David Jerry Jones, Sabhahit Narayan G, Stramaglia Sebastiano, Matteo T Di, Boccaletti Stefano, Jalan Sarika
Complex Systems Lab, Department of Physics, Indian Institute of Technology Indore, Khandwa Road, Indore 453552, India.
Network Science Institute, Northeastern University, Boston, MA 02115, USA.
Entropy (Basel). 2024 Oct 8;26(10):848. doi: 10.3390/e26100848.

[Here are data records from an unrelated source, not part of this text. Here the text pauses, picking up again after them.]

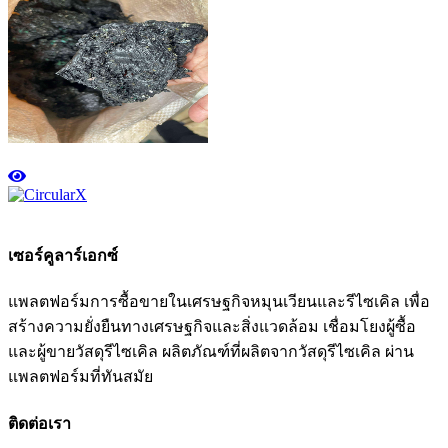
เซอร์คูลาร์เอกซ์
แพลตฟอร์มการซื้อขายในเศรษฐกิจหมุนเวียนและรีไซเคิล เพื่อ
สร้างความยั่งยืนทางเศรษฐกิจและสิ่งแวดล้อม เชื่อมโยงผู้ซื้อ
และผู้ขายวัสดุรีไซเคิล ผลิตภัณฑ์ที่ผลิตจากวัสดุรีไซเคิล ผ่าน
แพลตฟอร์มที่ทันสมัย
ติดต่อเรา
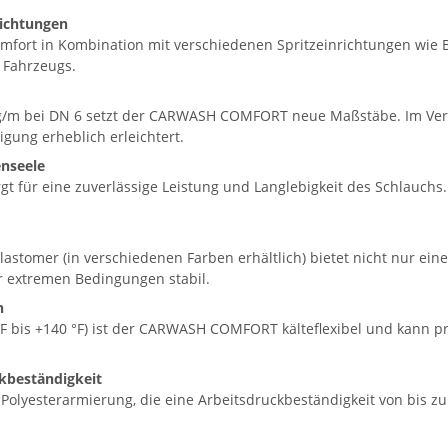
richtungen
rt in Kombination mit verschiedenen Spritzeinrichtungen wie Bü
s Fahrzeugs.
g/m bei DN 6 setzt der CARWASH COMFORT neue Maßstäbe. Im Vergl
gung erheblich erleichtert.
enseele
rgt für eine zuverlässige Leistung und Langlebigkeit des Schlauch
tomer (in verschiedenen Farben erhältlich) bietet nicht nur eine 
r extremen Bedingungen stabil.
n
 °F bis +140 °F) ist der CARWASH COMFORT kälteflexibel und kann 
kbeständigkeit
yesterarmierung, die eine Arbeitsdruckbeständigkeit von bis zu 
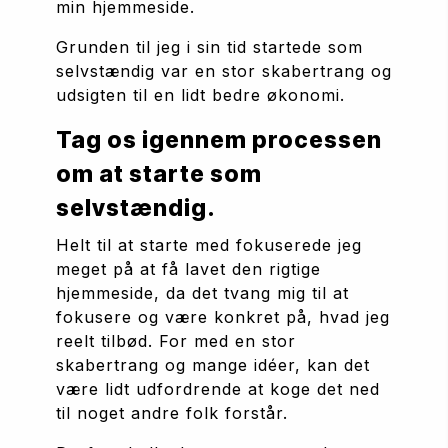
min hjemmeside. 
Grunden til jeg i sin tid startede som 
selvstændig var en stor skabertrang og 
udsigten til en lidt bedre økonomi.
Tag os igennem processen 
om at starte som 
selvstændig.
Helt til at starte med fokuserede jeg 
meget på at få lavet den rigtige 
hjemmeside, da det tvang mig til at 
fokusere og være konkret på, hvad jeg 
reelt tilbød. For med en stor 
skabertrang og mange idéer, kan det 
være lidt udfordrende at koge det ned 
til noget andre folk forstår.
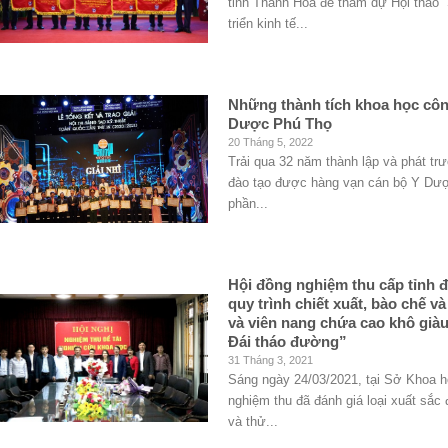
tỉnh Thanh Hóa để tham dự Hội thảo 
triển kinh tế...
Những thành tích khoa học côn
Dược Phú Thọ
20 Tháng 5, 2022
Trải qua 32 năm thành lập và phát 
đào tạo được hàng vạn cán bộ Y Dượ
phần...
Hội đồng nghiệm thu cấp tỉnh đá
quy trình chiết xuất, bào chế 
và viên nang chứa cao khô giàu
Đái tháo đường”
31 Tháng 3, 2021
Sáng ngày 24/03/2021, tại Sở Khoa h
nghiệm thu đã đánh giá loại xuất sắc 
và thử...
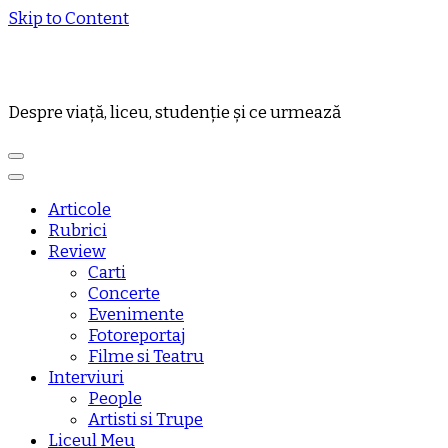
Skip to Content
Despre viață, liceu, studenție și ce urmează
Articole
Rubrici
Review
Carti
Concerte
Evenimente
Fotoreportaj
Filme si Teatru
Interviuri
People
Artisti si Trupe
Liceul Meu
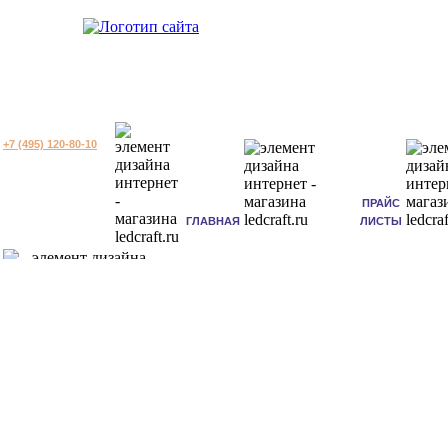
+7 (495) 120-80-10
ПРАЙС
ГЛАВНАЯ
ЛИСТЫ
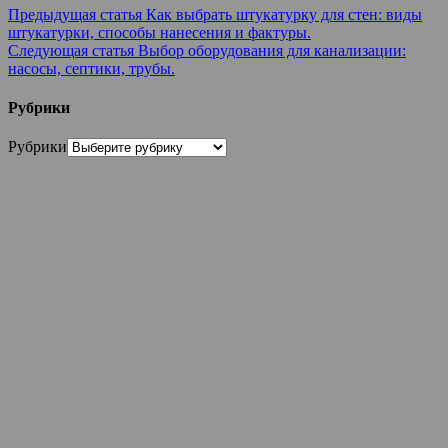
Предыдущая статья
Как выбрать штукатурку для стен: виды
штукатурки, способы нанесения и фактуры.
Следующая статья
Выбор оборудования для канализации:
насосы, септики, трубы.
Рубрики
Рубрики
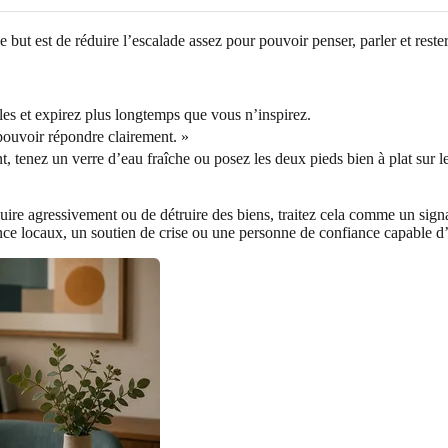
but est de réduire l’escalade assez pour pouvoir penser, parler et reste
ules et expirez plus longtemps que vous n’inspirez.
pouvoir répondre clairement. »
 tenez un verre d’eau fraîche ou posez les deux pieds bien à plat sur le
ire agressivement ou de détruire des biens, traitez cela comme un signa
ence locaux, un soutien de crise ou une personne de confiance capable d’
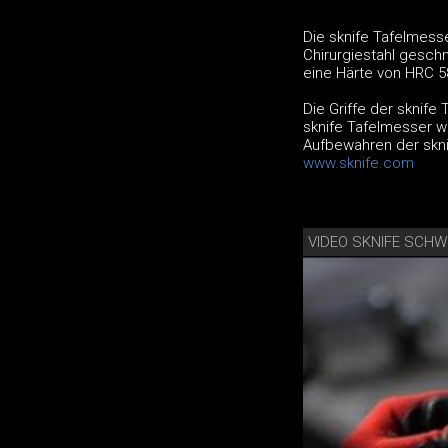
Die sknife Tafelmesse
Chirurgiestahl gesch
eine Härte von HRC 5
Die Griffe der sknife
sknife Tafelmesser we
Aufbewahren der skn
www.sknife.com
VIDEO SKNIFE SCHW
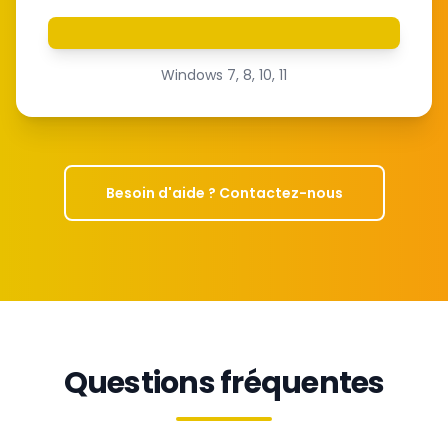
Windows 7, 8, 10, 11
Besoin d'aide ? Contactez-nous
Questions fréquentes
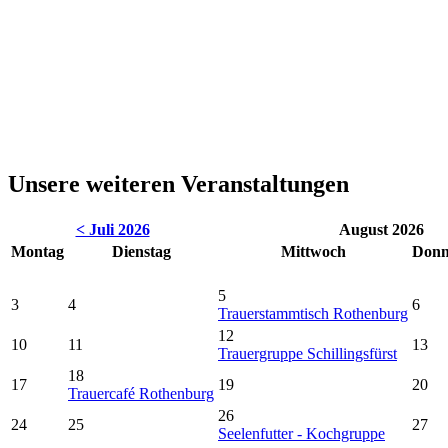
Unsere weiteren Veranstaltungen
< Juli 2026
August 2026
Montag
Dienstag
Mittwoch
Donn
5
3
4
6
Trauerstammtisch Rothenburg
12
10
11
13
Trauergruppe Schillingsfürst
18
17
19
20
Trauercafé Rothenburg
26
24
25
27
Seelenfutter - Kochgruppe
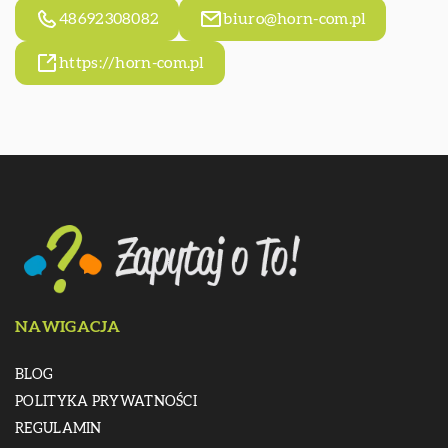
48692308082
biuro@horn-com.pl
https://horn-com.pl
NAWIGACJA
BLOG
POLITYKA PRYWATNOŚCI
REGULAMIN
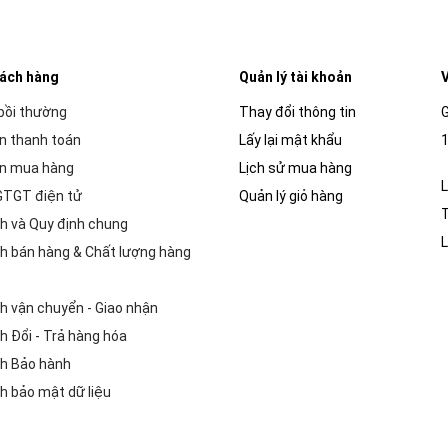
hách hàng
Quản lý tài khoản
V
 bồi thường
Thay đổi thông tin
G
n thanh toán
Lấy lại mật khẩu
1
n mua hàng
Lịch sử mua hàng
L
GTGT điện tử
Quản lý giỏ hàng
h và Quy định chung
L
h bán hàng & Chất lượng hàng
h vận chuyển - Giao nhận
h Đổi - Trả hàng hóa
h Bảo hành
h bảo mật dữ liệu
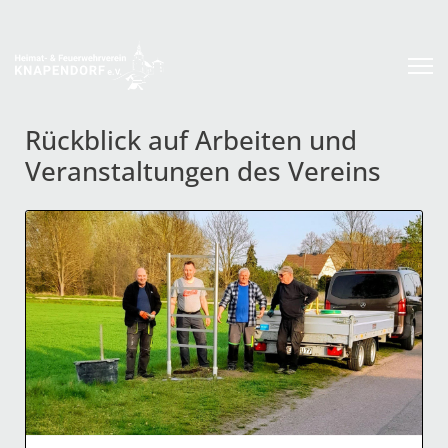
Rückblick auf Arbeiten und
Veranstaltungen des Vereins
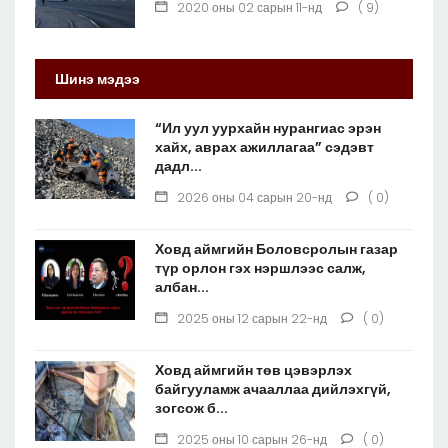
2020 оны 02 сарын 11-нд
( 9)
Шинэ мэдээ
“Ил уул уурхайн нурангиас эрэн
хайх, аврах ажиллагаа” сэдэвт
дадл...
2026 оны 04 сарын 20-нд
( 0)
Ховд аймгийн Боловсролын газар
түр орлон гэх нэршлээс салж,
албан...
2025 оны 12 сарын 22-нд
( 0)
Ховд аймгийн төв цэвэрлэх
байгууламж ачааллаа дийлэхгүй,
зогсож б...
2025 оны 10 сарын 26-нд
( 0)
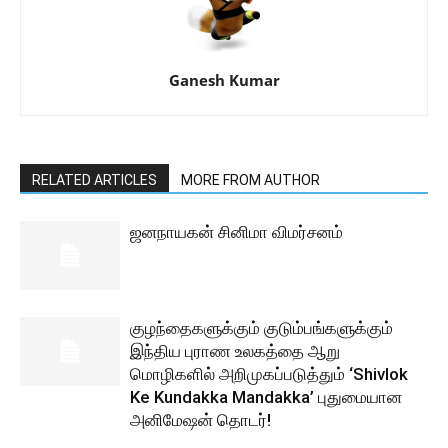
Ganesh Kumar
RELATED ARTICLES
MORE FROM AUTHOR
ஜனநாயகன் சினிமா விமர்சனம்
குழந்தைகளுக்கும் குடும்பங்களுக்கும்
இந்திய புராண உலகத்தை ஆறு
மொழிகளில் அறிமுகப்படுத்தும் ‘Shivlok
Ke Kundakka Mandakka’ புதுமையான
அனிமேஷன் தொடர்!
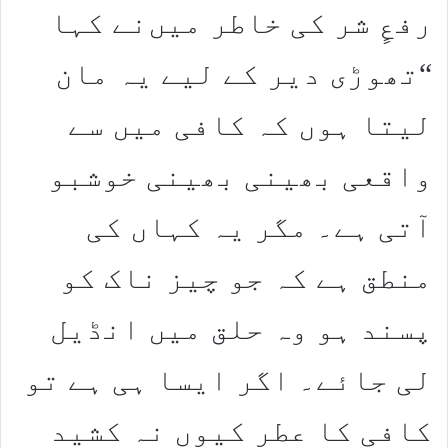
رفعٍ شر کی خاطر میں‌نے کہا
“تھوڑی دیر کے لیے یہ مان
لیتا ہوں کہ کافی میں سے
واقعی بھینی بھینی خوشبو
آتی ہے۔ مگر یہ کہاں کی
منطق ہے کہ جو چیز ناک کو
پسند ہو وہ حلق میں انڈیل
لی جائے۔ اگر ایسا ہی ہے تو
کافی کا عطر کیوں نہ کشید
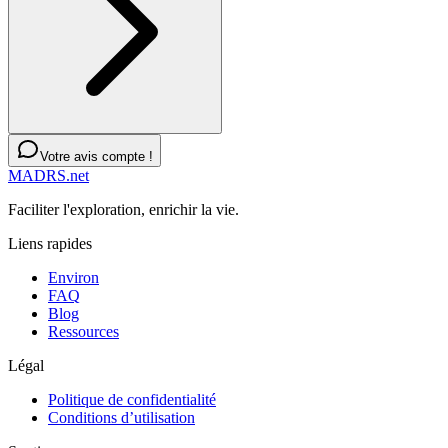
Votre avis compte !
MADRS.net
Faciliter l'exploration, enrichir la vie.
Liens rapides
Environ
FAQ
Blog
Ressources
Légal
Politique de confidentialité
Conditions d’utilisation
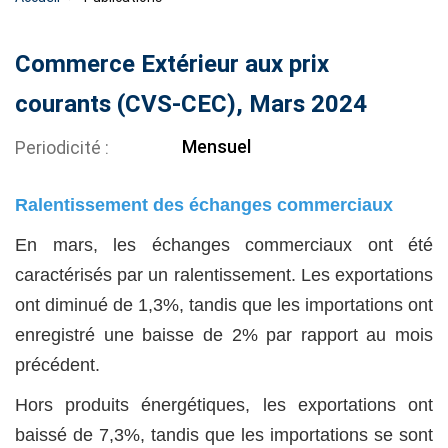
Commerce Extérieur aux prix
courants (CVS-CEC), Mars 2024
Mensuel
Periodicité
Ralentissement des échanges commerciaux
En mars, les échanges commerciaux ont été
caractérisés par un ralentissement. Les exportations
ont diminué de 1,3%, tandis que les importations ont
enregistré une baisse de 2% par rapport au mois
précédent.
Hors produits énergétiques, les exportations ont
baissé de 7,3%, tandis que les importations se sont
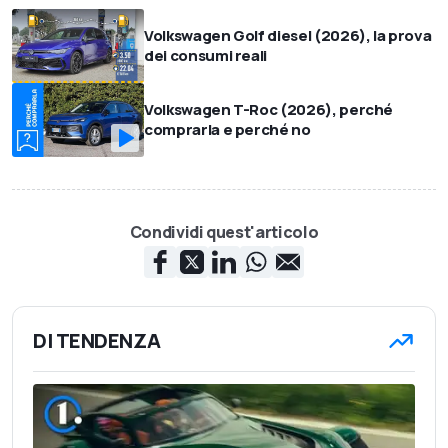
Volkswagen Golf diesel (2026), la prova
dei consumi reali
Volkswagen T-Roc (2026), perché
comprarla e perché no
Condividi quest'articolo
DI TENDENZA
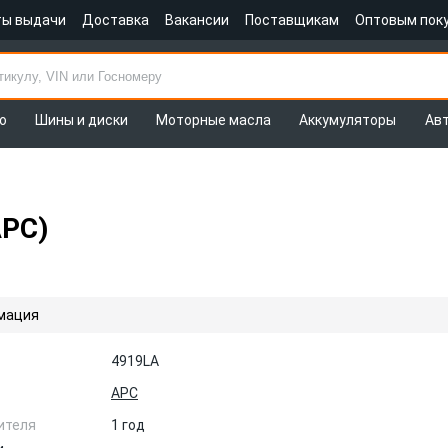
ты выдачи
Доставка
Вакансии
Поставщикам
Оптовым пок
о
Шины и диски
Моторные масла
Аккумуляторы
Ав
APC)
мация
4919LA
APC
ителя
1 год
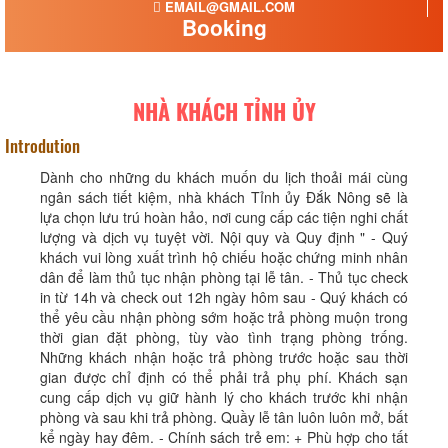
EMAIL@GMAIL.COM
Booking
NHÀ KHÁCH TỈNH ỦY
Introdution
Dành cho những du khách muốn du lịch thoải mái cùng
ngân sách tiết kiệm, nhà khách Tỉnh ủy Đắk Nông sẽ là
lựa chọn lưu trú hoàn hảo, nơi cung cấp các tiện nghi chất
lượng và dịch vụ tuyệt vời. Nội quy và Quy định " - Quý
khách vui lòng xuất trình hộ chiếu hoặc chứng minh nhân
dân để làm thủ tục nhận phòng tại lễ tân. - Thủ tục check
in từ 14h và check out 12h ngày hôm sau - Quý khách có
thể yêu cầu nhận phòng sớm hoặc trả phòng muộn trong
thời gian đặt phòng, tùy vào tình trạng phòng trống.
Những khách nhận hoặc trả phòng trước hoặc sau thời
gian được chỉ định có thể phải trả phụ phí. Khách sạn
cung cấp dịch vụ giữ hành lý cho khách trước khi nhận
phòng và sau khi trả phòng. Quầy lễ tân luôn luôn mở, bất
kể ngày hay đêm. - Chính sách trẻ em: + Phù hợp cho tất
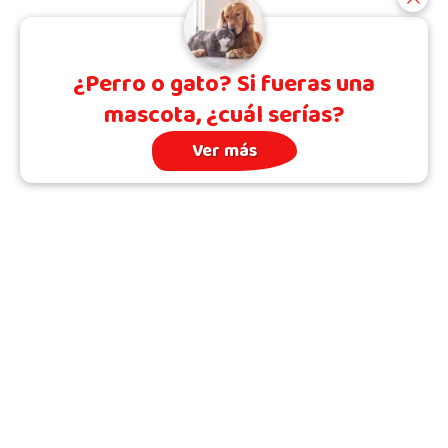
¿Perro o gato? Si fueras una
mascota, ¿cuál serías?
Ver más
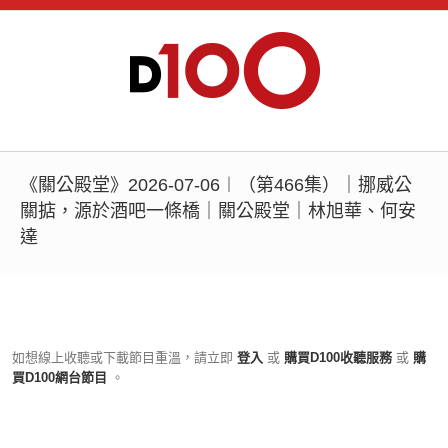
《關公殿堂》2026-07-06︱（第466集）｜挪威公
關掂，源於酒吧一條橋｜關公殿堂｜林旭華、何安
達
如想線上收聽或下載節目重溫，請立即
登入
或
購買D100收聽服務
或
購
買D100網台節目
。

In stock markets, nonlinear interdependencies between various companies result in nontrivial time-varying patterns in stock prices. A network representation of these interdependencies has been successful in identifying and understanding hidden signals before major events like stock market crashes. However, these studies have revolved around the assumption that correlations are mediated in a pairwise manner, whereas, in a system as intricate as this, the interactions need not be limited to pairwise only. Here, we introduce a general methodology using information-theoretic tools to construct a higher-order representation of the stock market data, which we call . This framework enables us to examine stock market events by analyzing the following functional hypergraph quantities: Forman-Ricci curvature, von Neumann entropy, and eigenvector centrality. We compare the corresponding quantities of networks and hypergraphs to analyze the evolution of both structures and observe features like robustness towards events like crashes during the course of a time period.
在股票市场中,各公司之间的非线性相互依赖关系导致股价呈现出复杂的时变模式。这些相互依赖关系的网络表示法已成功地在诸如股市崩盘等重大事件之前识别和理解隐藏信号。然而,这些研究一直围绕着相关性以成对方式介导的假设,而在这样一个复杂的系统中,相互作用不一定仅限于成对。在这里,我们引入一种使用信息论工具的通用方法来构建股票市场数据的高阶表示,我们称之为 。这个框架使我们能够通过分析以下功能超图量来研究股票市场事件:福尔曼 - 里奇曲率、冯·诺依曼熵和特征向量中心性。我们比较网络和超图的相应量,以分析两种结构的演变,并观察在一段时间内对诸如崩盘等事件的稳健性等特征。